The header provides meta data about this particular statistic:
- Name: If the statistic was created as a result of index creation, the name will match the index name. If it was user created, it will be the name provided. If the statistic was auto-created (as a result of having AUTO_CREATE_STATISTICS enabled), the name will be _WA_SYS__ - so something like _WA_Sys_00000004_21B6055D.
- Updated: Pretty straightforward, but good to know - this is the date that this set of statistics was last updated.
- Rows and Rows Sampled: Statistics, like indexes, can be built or rebuilt either with a full scan or a sample. These two fields will let you know which was used.
- Steps: This lets you know the number of steps used in the histogram (see below). Think of steps as buckets that can hold a range of data.
- Density: While density is important, the density shown in the header is for backwards compatibility for versions earlier than SQL Server 2008. The density that you'll want to see is covered in the next section.
- Average key length/String Index/Filter Expression/Unfiltered Rows: These columns provide more information about the statistics - storage needs, data type and if it's filtered. Like indexes, statistics can also be filtered.

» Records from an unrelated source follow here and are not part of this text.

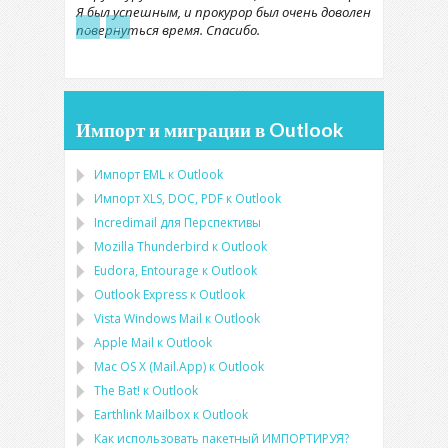
Я был успешным, и прокурор был очень доволен
←
→
повернуться время. Спасибо.
Импорт и миграции в Outlook
Импорт
EML
к
Outlook
Импорт
XLS, DOC, PDF
к
Outlook
Incredimail для Перспективы
Mozilla Thunderbird
к
Outlook
Eudora, Entourage
к
Outlook
Outlook Express
к
Outlook
Vista Windows Mail
к
Outlook
Apple Mail
к
Outlook
Mac OS X (Mail.App)
к
Outlook
The Bat!
к
Outlook
Earthlink Mailbox
к
Outlook
Как использовать пакетный ИМПОРТИРУЯ?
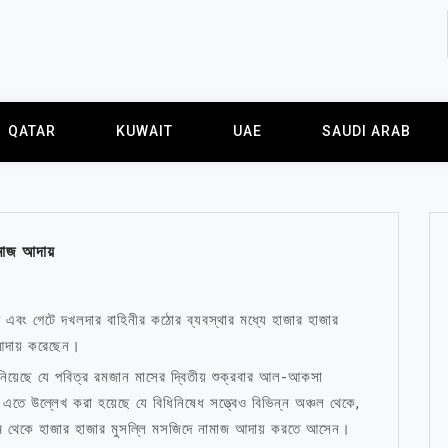
QATAR
KUWAIT
UAE
SAUDI ARAB
মাজ আদায়
বং গেটে দখলদার বাহিনীর কঠোর ব্যবস্থার মধ্যে হাজার হাজার
আদায় করেছেন।
য়েছে যে পবিত্র রমজান মাসের দ্বিতীয় শুক্রবার আল-আকসা
তে উল্লেখ করা হয়েছে যে বিধিনিষেধ সত্ত্বেও বিভিন্ন অঞ্চল থেকে,
 থেকে হাজার হাজার মুসল্লি মসজিদে নামাজ আদায় করতে আসেন।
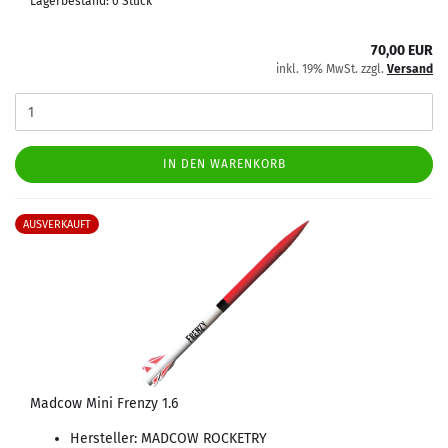
Lagerbestand: 0 Stück
70,00 EUR
inkl. 19% MwSt. zzgl.
Versand
IN DEN WARENKORB
AUSVERKAUFT
Madcow Mini Frenzy 1.6
Hersteller: MADCOW ROCKETRY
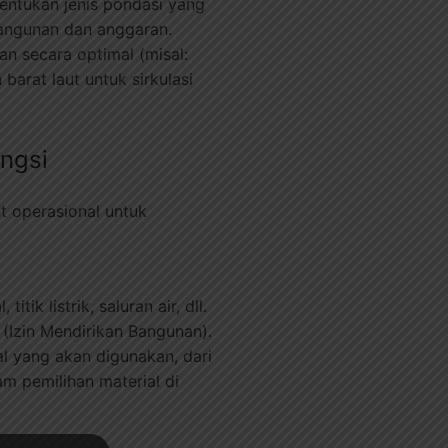
nentukan jenis pondasi yang
angunan dan anggaran.
n secara optimal (misal:
arat laut untuk sirkulasi
ngsi
t operasional untuk
tik listrik, saluran air, dll.
(Izin Mendirikan Bangunan).
al yang akan digunakan, dari
m pemilihan material di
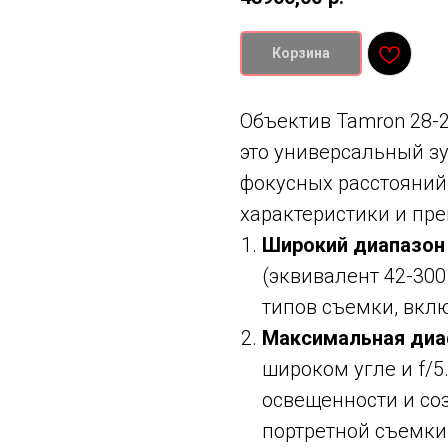
Корзина
Объектив Tamron 28-20
это универсальный з
фокусных расстояний
характеристики и пре
Широкий диапазон
(эквивалент 42-300
типов съемки, вкл
Максимальная ди
широком угле и f/5
освещенности и соз
портретной съемки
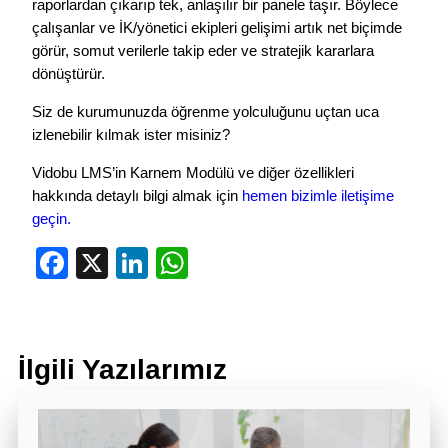
raporlardan çıkarıp tek, anlaşılır bir panele taşır. Böylece
çalışanlar ve İK/yönetici ekipleri gelişimi artık net biçimde
görür, somut verilerle takip eder ve stratejik kararlara
dönüştürür.
Siz de kurumunuzda öğrenme yolculuğunu uçtan uca
izlenebilir kılmak ister misiniz?
Vidobu LMS’in Karnem Modülü ve diğer özellikleri
hakkında detaylı bilgi almak için
hemen bizimle iletişime
geçin.
Facebook
X
LinkedIn
WhatsApp
İlgili Yazılarımız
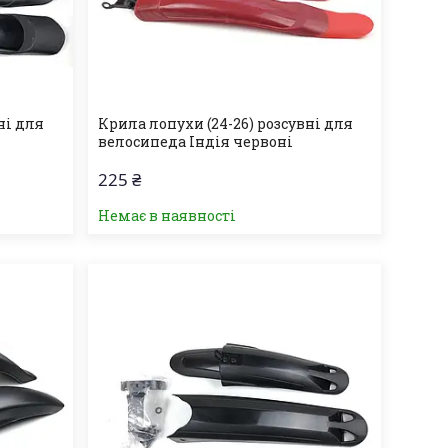
ні для
Крила лопухи (24-26) розсувні для
велосипеда Індія червоні
225 ₴
Немає в наявності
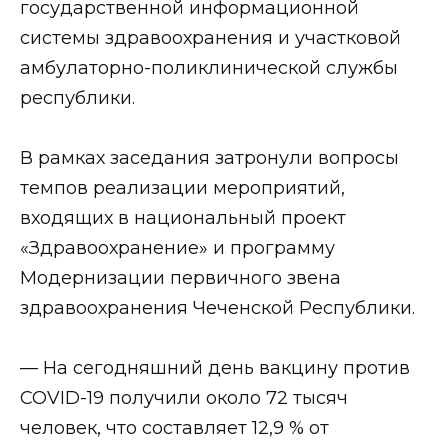
государственной информационной
системы здравоохранения и участковой
амбулаторно-поликлинической службы
республики.
⠀
В рамках заседания затронули вопросы
темпов реализации мероприятий,
входящих в национальный проект
«Здравоохранение» и программу
Модернизации первичного звена
здравоохранения Чеченской Республики.
⠀
— На сегодняшний день вакцину против
COVID-19 получили около 72 тысяч
человек, что составляет 12,9 % от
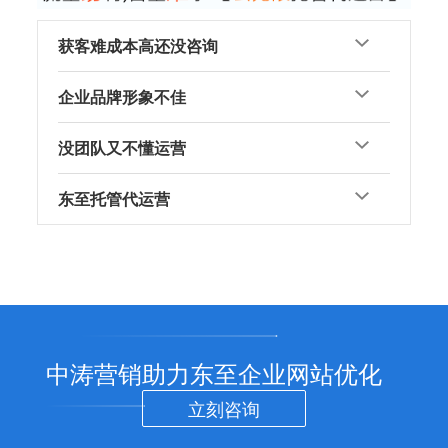
获客难成本高还没咨询
企业品牌形象不佳
没团队又不懂运营
东至托管代运营
中涛营销助力东至企业网站优化
立刻咨询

The second section of the statistics object is called the density vector. Density, in regards to statistics, has to do with the number of unique values in the column. In other words, if you ran a SELECT DISTINCT (columnname) - the number of unique records returned would give you the density. Density is represented by a number greater than zero (0) and less than or equal to one (1). The density value is determined by dividing one by the number of distinct values (1/n). A density of one would indicate that there is one unique value.
While the histogram (explained below) provides cardinality estimates for distinct values, the density can be used to make an educated guess when the values aren't known at runtime or don't exist in the histogram. The OPTIMIZE FOR UNKNOWN query hint actually uses the All Density value multiplied by the number of rows to estimate the number of rows returned without knowing the parameter value at runtime.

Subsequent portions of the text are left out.